_Exercise requirements_
In the listing below, find each line with the string "interactable" and report it.

◇ ◇ ◇ ◇ ◇ ◇ ◇

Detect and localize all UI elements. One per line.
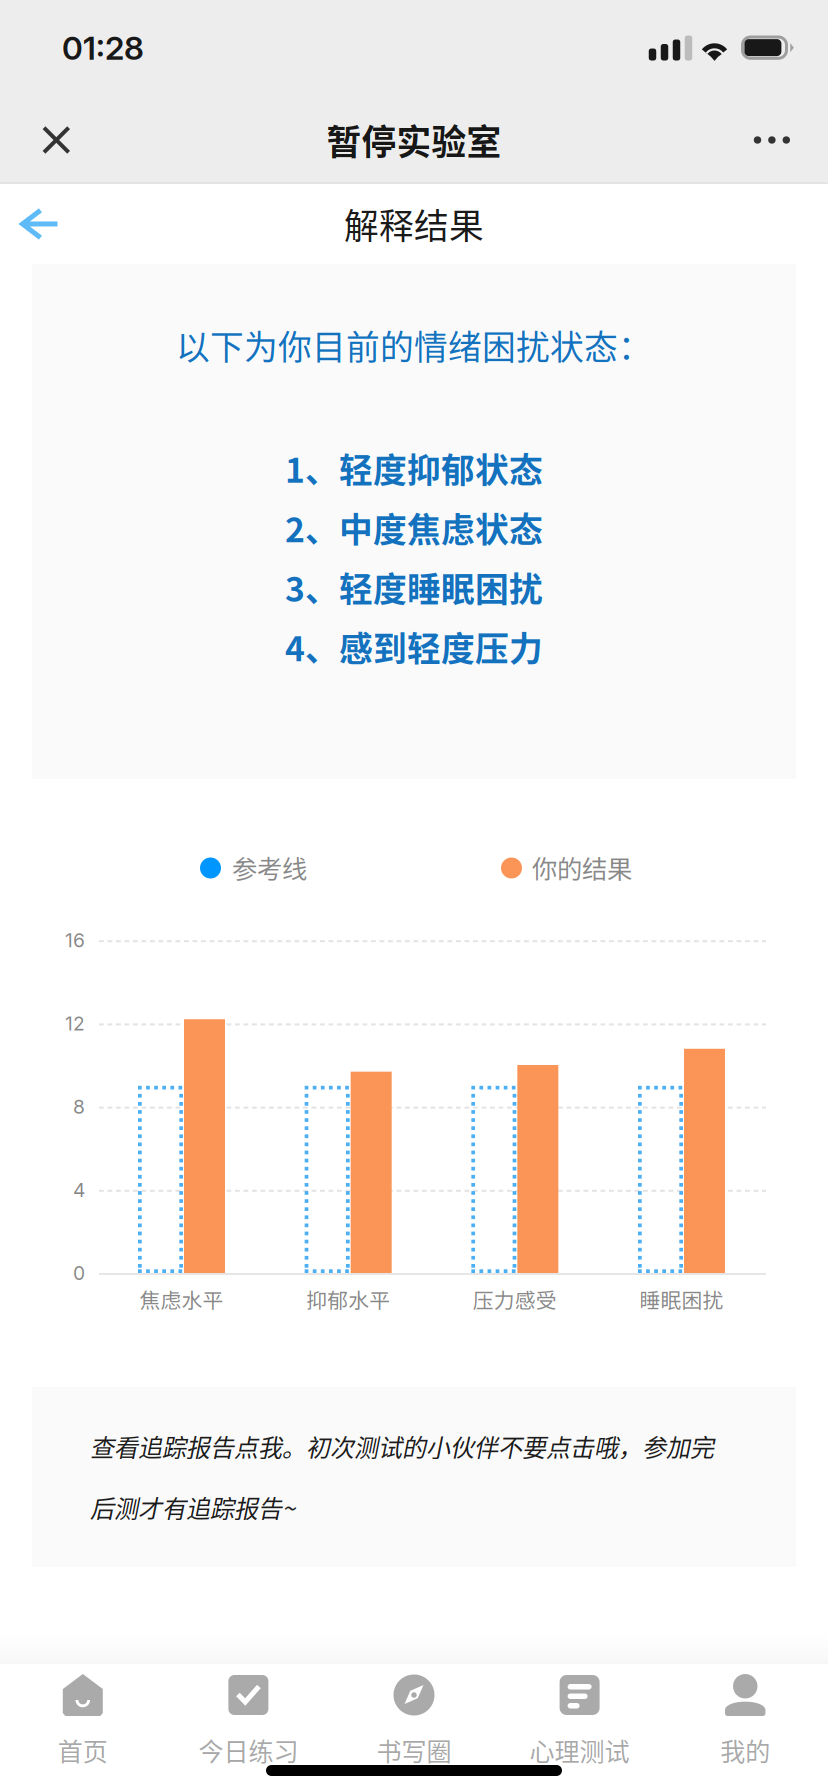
- button[interactable]: 今日练习: [166, 1664, 331, 1792]
- staticText: 4、感到轻度压力: [285, 622, 543, 671]
- button[interactable]: 首页: [0, 1664, 166, 1792]
- button[interactable]: 更多: [728, 96, 828, 184]
- button[interactable]: 返回: [0, 184, 86, 264]
- staticText: 3、轻度睡眠困扰: [285, 563, 543, 611]
- staticText: 01:28: [62, 29, 144, 67]
- staticText: 查看追踪报告点我。初次测试的小伙伴不要点击哦，参加完: [90, 1428, 714, 1463]
- staticText: 暂停实验室: [326, 115, 502, 165]
- staticText: 今日练习: [198, 1732, 298, 1768]
- staticText: 睡眠困扰: [640, 1284, 724, 1314]
- staticText: 4: [73, 1178, 85, 1202]
- button[interactable]: 书写圈: [331, 1664, 497, 1792]
- staticText: 心理测试: [530, 1732, 630, 1768]
- button[interactable]: 心理测试: [497, 1664, 662, 1792]
- staticText: 1、轻度抑郁状态: [285, 444, 543, 492]
- staticText: 以下为你目前的情绪困扰状态：: [176, 321, 652, 369]
- staticText: 你的结果: [532, 849, 632, 886]
- staticText: 16: [65, 929, 85, 952]
- staticText: 焦虑水平: [140, 1284, 224, 1314]
- staticText: 抑郁水平: [306, 1284, 390, 1314]
- staticText: 0: [73, 1262, 85, 1285]
- staticText: 8: [73, 1095, 85, 1118]
- staticText: 12: [65, 1012, 85, 1035]
- staticText: 解释结果: [344, 199, 484, 249]
- button[interactable]: 我的: [662, 1664, 828, 1792]
- button[interactable]: 关闭: [0, 96, 97, 184]
- staticText: 压力感受: [473, 1284, 557, 1314]
- staticText: 首页: [58, 1732, 108, 1768]
- staticText: 参考线: [232, 849, 307, 886]
- staticText: 后测才有追踪报告~: [90, 1490, 295, 1524]
- staticText: 书写圈: [376, 1732, 452, 1768]
- staticText: 我的: [720, 1732, 770, 1768]
- staticText: 2、中度焦虑状态: [285, 503, 543, 552]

◇ ◇ ◇ ◇ ◇ ◇ ◇

_Solution below_
- button[interactable]: 今日练习: [166, 1664, 331, 1792]
- button[interactable]: 首页: [0, 1664, 166, 1792]
- button[interactable]: 更多: [728, 96, 828, 184]
- button[interactable]: 返回: [0, 184, 86, 264]
- button[interactable]: 书写圈: [331, 1664, 497, 1792]
- button[interactable]: 心理测试: [497, 1664, 662, 1792]
- button[interactable]: 我的: [662, 1664, 828, 1792]
- button[interactable]: 关闭: [0, 96, 97, 184]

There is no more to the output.